I am currently re-reading an old Marion Woodman book, Leaving My Father's House: A Journey to Conscious Femininity. It's essentially a book about rising up out of the chains of the patriarchy and re-connecting with the deep, powerful wisdom of the conscious, mystical feminine.
My favorite "character" in the book is artist & writer Rita Greer Allen. She was a sculptor and wild mystic and she shares her real journal pages in this book. Her thoughts and feelings are expressed with such an admirable depth and honesty, while still being playful and completely hilarious. Her words and journey to mysticism through her art and life is so inspiring to me. From her descriptions of having hot sex with her husband (they are both over 60!) to her ever blossoming feminism, I find her words lifting my spirits on very dark days.
I just read one of her journal passages about firing and smoking two large, sculpted wings in her kiln. She raku-fires her sculptures, and it is a very risky process, where you must hope it comes out how you want, but you must also let go and let the outcome be whatever it is going to be.
She had already gone through a harrowing experience firing the head of this angel/guardian and she is starting to fear that the wings may be ruined.

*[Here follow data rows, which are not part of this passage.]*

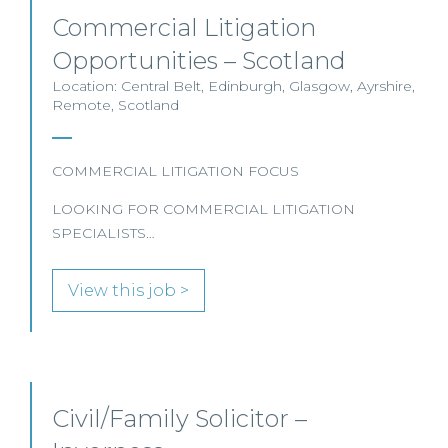
Commercial Litigation
Opportunities – Scotland
Location: Central Belt, Edinburgh, Glasgow, Ayrshire,
Remote, Scotland
COMMERCIAL LITIGATION FOCUS
LOOKING FOR COMMERCIAL LITIGATION
SPECIALISTS…
View this job >
Civil/Family Solicitor –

I now quote from the book:
"Why put them through the danger of the fire?" and then, I heard, as though it spoke, the voice of the guardian-head: "Each piece must go through the fire. The cowl, the wings, the pneuma, the source, the flow. All must go the way that I have gone. Each may crack in the process, as I have cracked. But look, the crack has healed. I did not break. Without the fire, the piece is untested, unlived, raw. Each must go through the fire." I fired the wings, first one then the other, and each emerged with some shading from the smoke in the most beautiful way. Whole. Complete. (Rita Greer Allen, September 17, 1985)I resonate so deeply with this process. I feel like I have gone through the fire and cracked, and yet I am also healing. I have cooked in the fire and my heartbreak and loss has made me that much more whole and complete. It is a very empowering way to look at grief.